The last great wilderness. A continent of staggering beauty, absolute silence and extraordinary wildlife - towering icebergs, vast penguin rookeries, humpback whales breaching alongside Zodiac craft. The Drake Passage crossing is itself part of the adventure. No permanent human population. No commercialisation. Just the raw, elemental wonder of the world's most remote continent.
Many expedition travellers argue South Georgia is the greatest wildlife spectacle on the planet. Over a million king penguins crowd the black-sand beaches of St Andrews Bay, while elephant seals bellow across the tussock grass. The Shackleton Connection - his dramatic rescue from Elephant Island - adds a layer of extraordinary human history to one of the most remote island groups on earth.
The High Arctic is a world of midnight sun in summer and ice-locked shores of astonishing beauty. Polar bears stalk the ice floes. Walrus colonies crowd remote beaches. Narwhal surface in glacial fjords. Svalbard, Greenland, Franz Josef Land, the Canadian Arctic and the Northeast Passage each offer a completely different experience of the frozen north.
Where Darwin's theory of evolution took shape. The Galápagos archipelago is home to wildlife that has no fear of humans - marine iguanas, giant tortoises, blue-footed boobies, and flightless cormorants coexist in complete wilderness. Only small expedition ships can access the outer islands where the most extraordinary encounters take place, making this one of the few destinations where the size of your ship genuinely determines the quality of your experience.

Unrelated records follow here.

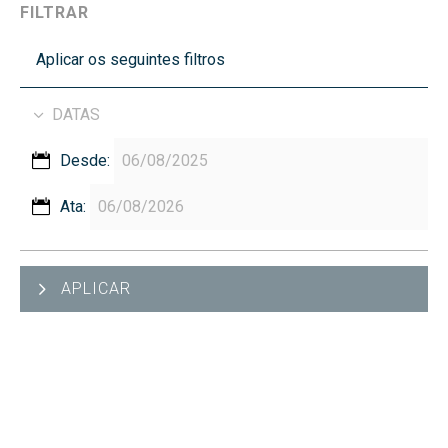
FILTRAR
Aplicar os seguintes filtros
DATAS
Desde:
Ata:
APLICAR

Alaska's Inside Passage is one of the world's great small-ship expedition routes. Glaciers calve thunderously into turquoise fjords; brown bears fish for salmon on remote shores; orca pods glide through kelp-lined channels. The remote archipelagos of Southeast Alaska remain largely untouched by mass tourism, and the cultural depth of the Tlingit and Haida peoples adds a profound human dimension to the wilderness.
One of the most dramatically beautiful landscapes on earth. The Chilean fjords stretch over 1,000 kilometres of glacier-carved channels, forested islands, and ancient forests that descend directly to the waterline. Condors soar above the Torres del Paine peaks; pumas stalk the Patagonian steppe; Peale's dolphins ride the bow waves of expedition ships navigating channels that barely register on most world maps.
Australia's most remote wilderness - a vast, ancient landscape of ochre gorges, cascading waterfalls, and tidal flats teeming with wildlife. Only accessible by small expedition ship, this coastline reveals Aboriginal rock art galleries tens of thousands of years old, the spectacular horizontal waterfalls, freshwater swimming holes, and a staggering abundance of marine life. Few destinations on earth feel as genuinely wild and untouched.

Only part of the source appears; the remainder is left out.